When we download a google map or ‘cut and paste’ to add to an invitation or an event, are we infringing someone’s intellectual property and if so, whose?
Maps have been legally protected by copyright since the 18th century but the type of data now being produced doesn’t fall easily into the traditional concept of a ‘map’.
It used to be simple – literary copyright worked for old-style paper maps because, like books, they were capable of being reproduced and sold by those who had not invested in their production – a clear infringement of copyright.
Now, what actually constitutes a map or ‘geospatial data’ is much more complicated. No longer gathered on foot using a theodolite, information comes from so many different sources - like satellites and drones – and is generated with computer programmes as well as human input. It isn’t easy to determine who owns the finished product.

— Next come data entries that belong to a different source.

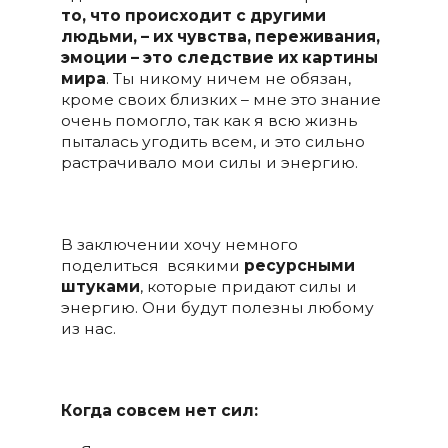
то, что происходит с другими
людьми, – их чувства, переживания,
эмоции – это следствие их картины
мира
. Ты никому ничем не обязан,
кроме своих близких – мне это знание
очень помогло, так как я всю жизнь
пыталась угодить всем, и это сильно
растрачивало мои силы и энергию.
В заключении хочу немного
поделиться всякими
ресурсными
штуками
, которые придают силы и
энергию. Они будут полезны любому
из нас.
Когда совсем нет сил:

These are issues which fascinate UTS Law academic, Dr Isabella Alexander. She has collaborated on a research paper exploring the many interpretations of what constitutes a map and how ownership can be legally protected in the digital age.
When data has been gathered from a variety of sources under an array of licence conditions, this has the potential to generate considerable uncertainty and risk.
Dr Alexander says copyright law can really only offer a protection when a human author who has exercised intellectual effort can be identified.
When the ‘geospatial data’ has been drawn from a myriad of sources this can prove impossible; there is clearly a gap in protection which needs to be filled.
The research paper concludes that copyright law, as it currently stands in Australia, falls short of appropriate protections for digital maps and geospatial data. The paper asks whether new legal protections need to be developed which also take into consideration the public’s need to access this important information.